News LoveKraków.pl

Legenda rzucona na głęboką wodę. „Nie wyobrażam sobie”

Maciej Musiał (z lewej) i Krzysztof Świątek fot. Mateusz Kaleta/LoveKraków.pl

Maciej Musiał wraz z dwoma współpracownikami stracił pracę w Hutniku trzy kolejki przed końcem sezonu. Pierwszym trenerem został Krzysztof Świątek, który oddaniem klubowi jako zawodnik zapracował na miano legendy.

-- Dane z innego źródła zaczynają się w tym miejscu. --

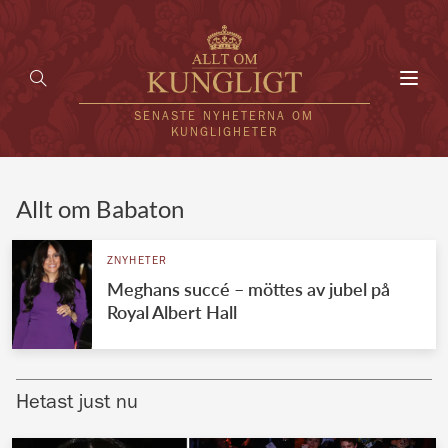
Toggl
navig
SENASTE NYHETERNA OM
KUNGLIGHETER
HEM
Allt om Babaton
KUNGAFAMILJEN
ZNYHETER
Meghans succé – möttes av jubel på
UTLÄNDSKT
Royal Albert Hall
KÄNDISAR
VÄRLDENS KUNGAHUS
Hetast just nu
Svenska kungahuset
REDAKTION
Brittiska kungahuset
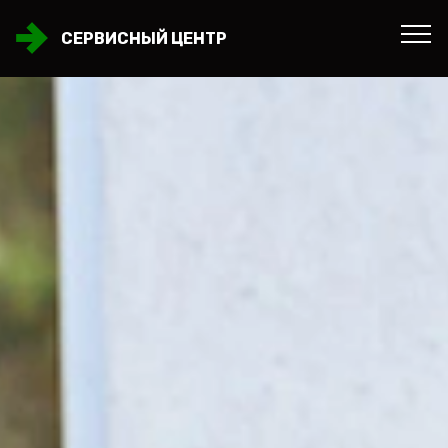
СЕРВИСНЫЙ ЦЕНТР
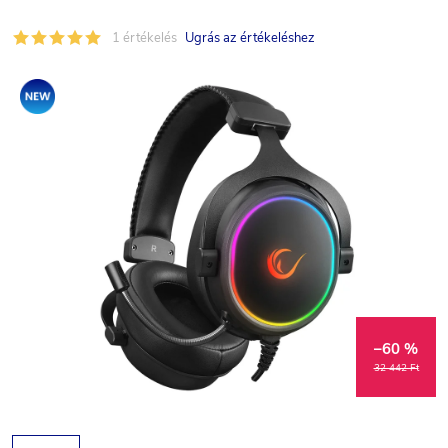
1 értékelés
Ugrás az értékeléshez
Akció
–60 %
32 442 Ft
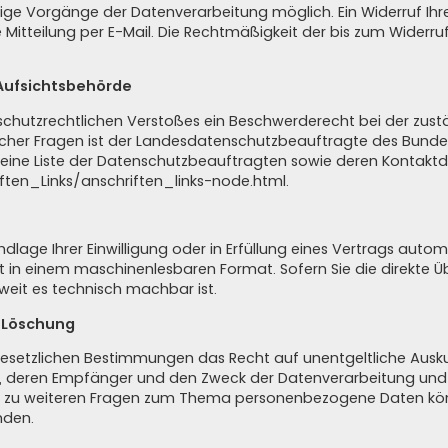
nige Vorgänge der Datenverarbeitung möglich. Ein Widerruf Ihrer b
 Mitteilung per E-Mail. Die Rechtmäßigkeit der bis zum Widerr
Aufsichtsbehörde
enschutzrechtlichen Verstoßes ein Beschwerderecht bei der zus
cher Fragen ist der Landesdatenschutzbeauftragte des Bundesl
t eine Liste der Datenschutzbeauftragten sowie deren Kontaktd
ften_Links/anschriften_links-node.html
.
dlage Ihrer Einwilligung oder in Erfüllung eines Vertrags automa
lgt in einem maschinenlesbaren Format. Sofern Sie die direkte
oweit es technisch machbar ist.
, Löschung
esetzlichen Bestimmungen das Recht auf unentgeltliche Ausku
 deren Empfänger und den Zweck der Datenverarbeitung und gg
h zu weiteren Fragen zum Thema personenbezogene Daten könn
nden.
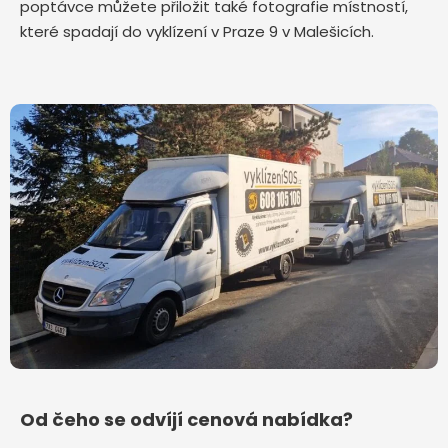
poptávce můžete přiložit také fotografie místností,
které spadají do vyklízení v Praze 9 v Malešicích.
Od čeho se odvíjí cenová nabídka?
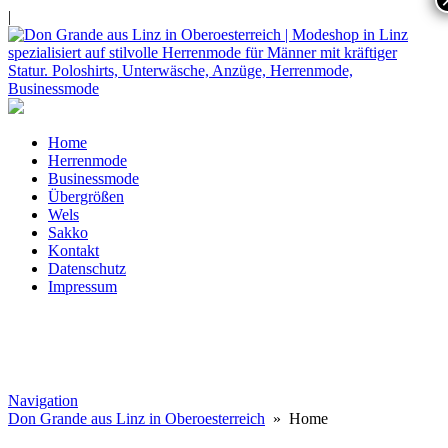
|
Home
Herrenmode
Businessmode
Übergrößen
Wels
Sakko
Kontakt
Datenschutz
Impressum
Navigation
Don Grande aus Linz in Oberoesterreich
» Home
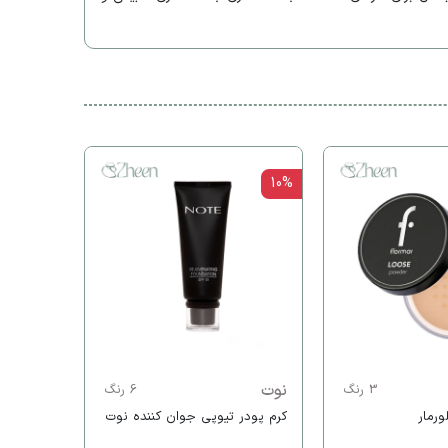
10%
تیر تیر
کوشن تیر
ارسال رایگا
نوت
3 رنگ
6 رنگ
رمار
‫کرم پودر تیوپی جوان کننده نوت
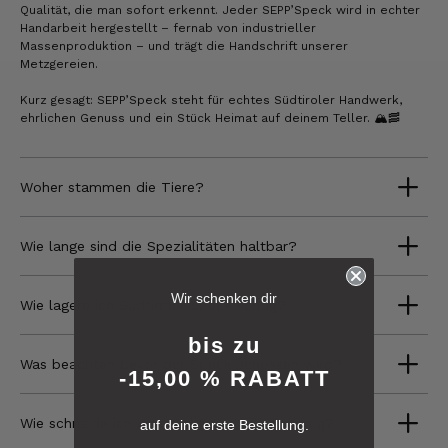
Qualität, die man sofort erkennt. Jeder SEPP’Speck wird in echter
Handarbeit hergestellt – fernab von industrieller
Massenproduktion – und trägt die Handschrift unserer
Metzgereien.
Kurz gesagt: SEPP’Speck steht für echtes Südtiroler Handwerk,
ehrlichen Genuss und ein Stück Heimat auf deinem Teller. 🏔️🥓
Woher stammen die Tiere?
Wie lange sind die Spezialitäten haltbar?
6.247
Bewertungen
Wir schenken dir
Wie lagere ich Südtiroler Speck richtig?
4,8
rating
6.247
bewertungen
bis zu
Was beachten bevor der Speck genossen wird?
-15,00 % RABATT
reviews-io
Wie schneide ich den Südtiroler Speck richtig?
auf deine erste Bestellung.
4.8
/ 5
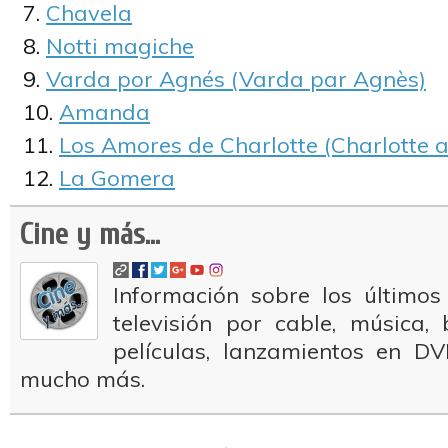
Chavela
Notti magiche
Varda por Agnés (Varda par Agnès)
Amanda
Los Amores de Charlotte (Charlotte a
La Gomera
Cine y más...
Información sobre los últimos
televisión por cable, música
películas, lanzamientos en DV
mucho más.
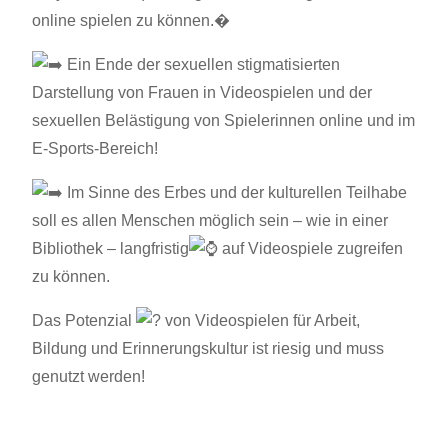
online spielen zu können.�
Ein Ende der sexuellen stigmatisierten
Darstellung von Frauen in Videospielen und der
sexuellen Belästigung von Spielerinnen online und im
E-Sports-Bereich!
Im Sinne des Erbes und der kulturellen Teilhabe
soll es allen Menschen möglich sein – wie in einer
Bibliothek – langfristig
auf Videospiele zugreifen
zu können.
Das Potenzial
von Videospielen für Arbeit,
Bildung und Erinnerungskultur ist riesig und muss
genutzt werden!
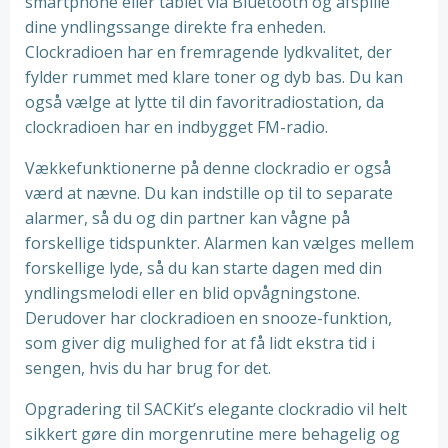
smartphone eller tablet via Bluetooth og afspille
dine yndlingssange direkte fra enheden.
Clockradioen har en fremragende lydkvalitet, der
fylder rummet med klare toner og dyb bas. Du kan
også vælge at lytte til din favoritradiostation, da
clockradioen har en indbygget FM-radio.
Vækkefunktionerne på denne clockradio er også
værd at nævne. Du kan indstille op til to separate
alarmer, så du og din partner kan vågne på
forskellige tidspunkter. Alarmen kan vælges mellem
forskellige lyde, så du kan starte dagen med din
yndlingsmelodi eller en blid opvågningstone.
Derudover har clockradioen en snooze-funktion,
som giver dig mulighed for at få lidt ekstra tid i
sengen, hvis du har brug for det.
Opgradering til SACKit’s elegante clockradio vil helt
sikkert gøre din morgenrutine mere behagelig og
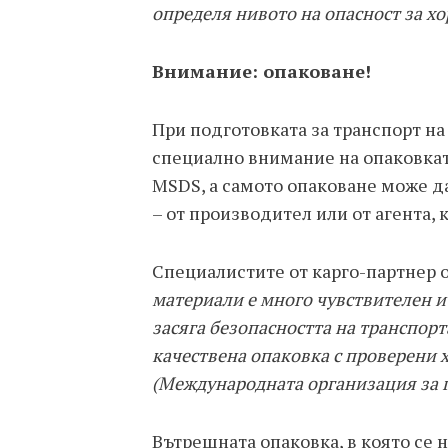
определя нивото на опасност за хо
Внимание: опаковане!
При подготовката за транспорт на
специално внимание на опаковкат
MSDS, а самото опаковане може д
– от производител или от агента, 
Специалистите от карго-партнер 
материали е много чувствителен и
засяга безопасността на транспорт
качествена опаковка с проверени 
(Международната организация за г
Вътрешната опаковка, в която се 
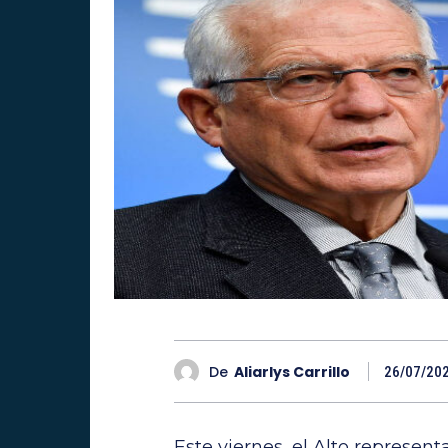
De
Aliarlys Carrillo
26/07/20
Este viernes, el Alto represen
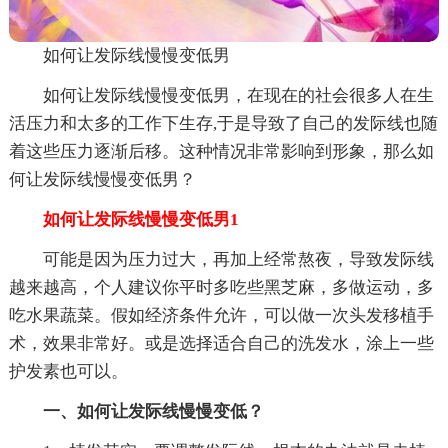
如何让发际线慢慢变低男
如何让发际线慢慢变低男，在现在的社会很多人在生
活压力和太多的工作下生存,于是导致了自己的发际线也随
着这些压力逐渐后移。这种情况非常影响到形象，那么如
何让发际线慢慢变低男？
如何让发际线慢慢变低男1
可能是因为压力过大，再加上经常熬夜，导致发际线
越来越高，个人建议你平时多吃些黑芝麻，多做运动，多
吃水果蔬菜。假如经济条件允许，可以做一次头发移植手
术，效果非常好。或是选择适合自己的洗发水，涂上一些
护发素也可以。
一、如何让发际线慢慢变低？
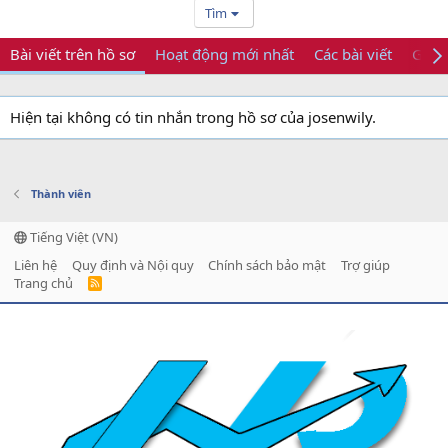
Tìm
Bài viết trên hồ sơ
Hoạt động mới nhất
Các bài viết
Giới 
Hiện tại không có tin nhắn trong hồ sơ của josenwily.
Thành viên
Tiếng Việt (VN)
Liên hệ
Quy định và Nội quy
Chính sách bảo mật
Trợ giúp
Trang chủ
R
S
S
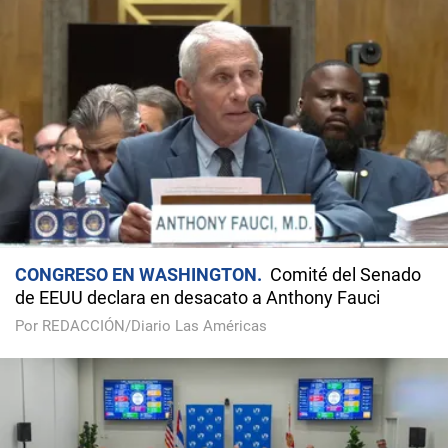
CONGRESO EN WASHINGTON
Comité del Senado
de EEUU declara en desacato a Anthony Fauci
Por REDACCIÓN/Diario Las Américas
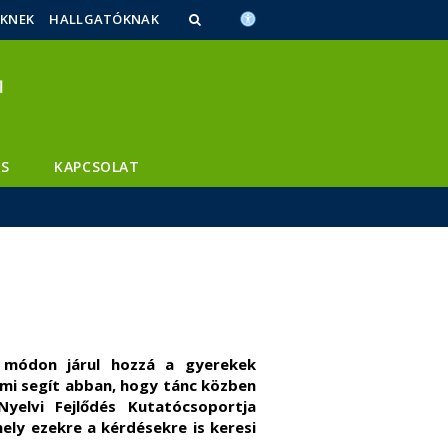
ŐKNEK
HALLGATÓKNAK
S
KAPCSOLAT
 módon járul hozzá a gyerekek
s mi segít abban, hogy tánc közben
yelvi Fejlődés Kutatócsoportja
ely ezekre a kérdésekre is keresi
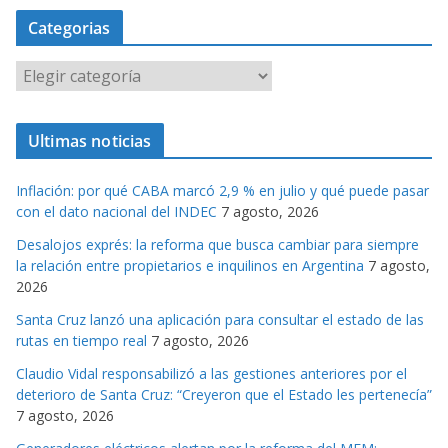
Categorias
C
a
t
Ultimas noticias
e
g
Inflación: por qué CABA marcó 2,9 % en julio y qué puede pasar
o
con el dato nacional del INDEC
7 agosto, 2026
r
Desalojos exprés: la reforma que busca cambiar para siempre
i
la relación entre propietarios e inquilinos en Argentina
7 agosto,
a
2026
s
Santa Cruz lanzó una aplicación para consultar el estado de las
rutas en tiempo real
7 agosto, 2026
Claudio Vidal responsabilizó a las gestiones anteriores por el
deterioro de Santa Cruz: “Creyeron que el Estado les pertenecía”
7 agosto, 2026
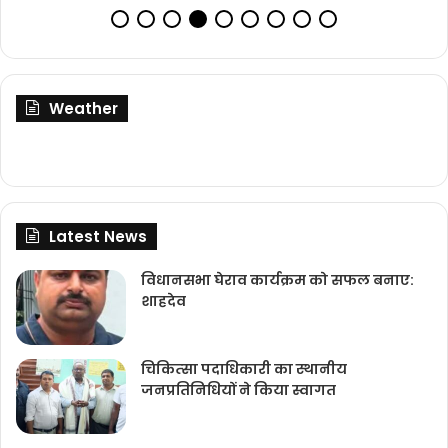
Weather
Latest News
विधानसभा घेराव कार्यक्रम को सफल बनाए:
शाहदेव
चिकित्‍सा पदाधिकारी का स्थानीय
जनप्रतिनिधियों ने किया स्वागत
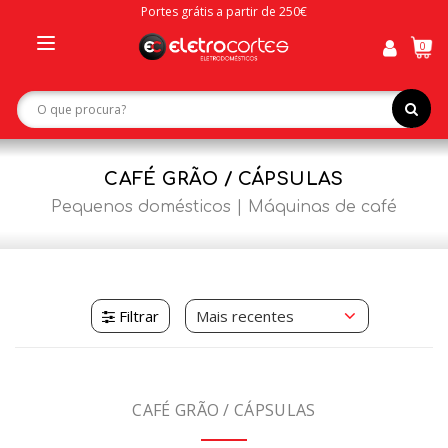
Portes grátis a partir de 250€
0
Toggle
navigation
CAFÉ GRÃO / CÁPSULAS
Pequenos domésticos
Máquinas de café
Filtrar
CAFÉ GRÃO / CÁPSULAS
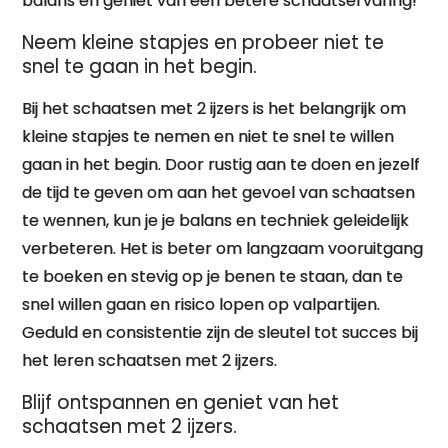
balans en geniet van een betere schaatservaring!
Neem kleine stapjes en probeer niet te
snel te gaan in het begin.
Bij het schaatsen met 2 ijzers is het belangrijk om
kleine stapjes te nemen en niet te snel te willen
gaan in het begin. Door rustig aan te doen en jezelf
de tijd te geven om aan het gevoel van schaatsen
te wennen, kun je je balans en techniek geleidelijk
verbeteren. Het is beter om langzaam vooruitgang
te boeken en stevig op je benen te staan, dan te
snel willen gaan en risico lopen op valpartijen.
Geduld en consistentie zijn de sleutel tot succes bij
het leren schaatsen met 2 ijzers.
Blijf ontspannen en geniet van het
schaatsen met 2 ijzers.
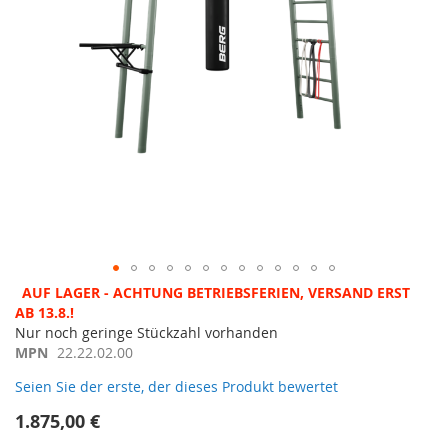
Zum
AUF LAGER - ACHTUNG BETRIEBSFERIEN, VERSAND ERST
Anfang
AB 13.8.!
der
Nur noch geringe Stückzahl vorhanden
Bildergalerie
MPN
22.22.02.00
springen
Seien Sie der erste, der dieses Produkt bewertet
1.875,00 €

W sobotę drużyna z Suchych Stawów przegrała trzecie spotkanie z rzędu i wypadła z czołowej szóstki, która gwarantowała udział w barażach o ekstraklasę. Dwa dni po porażce z Polonią Bytom klub poinformował o odejściu pierwszego trenera Macieja Musiała, a także asystenta Łukasza Woźniaka i trenera przygotowania motorycznego. Działacze uznali, że zespół potrzebuje nowego impulsu. Na początku kwietnia pytaliśmy o przedłużenie umowy ze szkoleniowcem. Usłyszeliśmy, że nawet awans do I ligi, czy sam udział w barażach nie jest tego gwarantem, bo nie ma w niej zapisu o automatycznej prolongacie. – Liczymy, że trener będzie się bronił wynikami i wizją gry. Rezultaty nie są jedynym wyznacznikiem. Mamy założone długoterminowe cele związane z rozwojem młodych zawodników – podkreślał w rozmowie z LoveKraków.pl prezes Artur Trębacz.

Maciej Musiał nie dokończył sezonu

Maciej Szcześniewski, komentator sportowy i twórca kanału „Ligowiec”, zna Dumę Nowej Huty jak mało kto. Zgadza się z tym, że zarząd wyraźnie postanowił zmienić trenera, by drużyna otrzymała nowy impuls.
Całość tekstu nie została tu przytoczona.